Ainda assim, a médica afirma que há muitos tabus
que cercam o rastreio preventivo do câncer colorretal, o que contribui para a
baixa adesão ao controle precoce da doença mesmo entre pessoas que fazem parte
do grupo com risco aumentado. “Muitas vezes, o tumor só é descoberto tardiamente,
diante de sintomas mais severos, como anemia; constipação ou diarreia sem
causas aparentes; fraqueza; gases e cólicas abdominais; e emagrecimento. Apesar
do sangue nas fezes ser um indício inicial de que algo não vai bem na saúde,
muitas pessoas costumam creditar essa ocorrência a outras causas convencionais,
como hemorróidas, e acabam postergando a busca por aconselhamento médico e a
realização de exames específicos. Isso faz com que muitas pessoas só descubram
o câncer em estágios avançados", diz Renata D’Alpino.
Incidência cresce entre jovens
adultos
Para a oncologista da Oncoclínicas, outro ponto de
grande relevância no combate ao câncer de intestino é o estabelecimento de uma
recomendação mais clara para triagem de casos assintomáticos, quando não há
sinais de sintomas clássicos que podem levantar suspeitas - caso de
sangramentos corriqueiros visíveis nas fezes - entre a porção da população com
menos de 50 anos. Entre as ações possíveis, ela destaca uma iniciativa liderada
pela US Preventive Services Task Force que considera que testes menos invasivos
poderiam ser iniciados precocemente e repetidos com intervalos menores em
comparação à colonoscopia. Além disso, prevê mudar a idade de rastreamento para
os 45 anos, devendo ser repetido a cada 5 anos em caso de resultados normais,
como já vem sendo sugerido desde 2019 pela American Cancer Society (ACS).

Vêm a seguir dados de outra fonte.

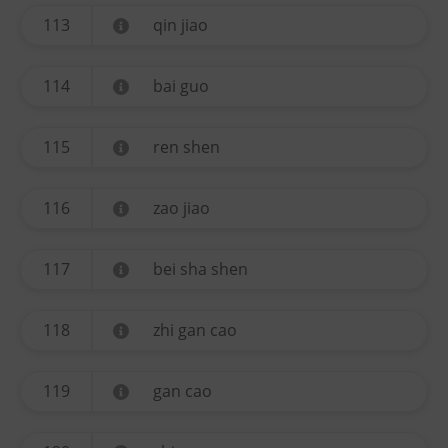
113
qin jiao
114
bai guo
115
ren shen
116
zao jiao
117
bei sha shen
118
zhi gan cao
119
gan cao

“Nos EUA o debate sobre uma possível mudança de
protocolo, passando a adotar a idade de 45 anos como remendada para o início do
rastreio periódico, está sendo baseada na avaliação de centenas de
levantamentos e ensaios clínicos que levam em conta o perfil de pessoas
assintomáticas na faixa etária acima dos 40 anos. Uma forma possível de ampliar
as chances de prevenção seria a indicação de pesquisa das fezes, por meio de
testes imunoquímicos e testes de sangue oculto fecais em pessoas mais jovens e
que não apresentam mudanças de saúde perceptíveis. De acordo com os resultados,
havendo achados suspeitos, a colonoscopia seria então realizada”, ressalta a
especialista.
Um dos estudos científicos que embasam a
argumentação foi publicado no Journal of the National Cancer Institute e
realizado nos Estados Unidos de 1974 até 2014. A análise mostrou que nas
pessoas entre 20 a 39 anos de idade, por exemplo, o número de casos novos de
câncer de intestino vem crescendo anualmente, entre 1% e 2,4%, desde a década
de 1980. Já os casos de câncer de reto, nas pessoas entre 20 e 29 anos de
idade, tiveram um aumento anual médio de aproximadamente 3,2%, desde 1974.
“Em grande parte, esses resultados apontam para uma
consequência de hábitos de vida menos saudáveis, com maior taxa de sedentarismo
e consumo de alimentos ultraprocessados como refrigerantes, salgadinhos e
enlatados. A predisposição genética conta como risco, mas não podemos esquecer
que há outros fatores que podem contribuir para o surgimento da doença, tais
como obesidade, sedentarismo, dieta rica em carnes vermelhas, tabagismo e
alcoolismo. E esses são fatores que fazem parte da ‘vida moderna’ e ajudam a
desvendar as razões pelas quais devemos reforçar a conscientização sobre os
impactos das nossas decisões pessoais no crescimento de casos de câncer - e não
apenas do colorretal”, finaliza Renata D’Alpino.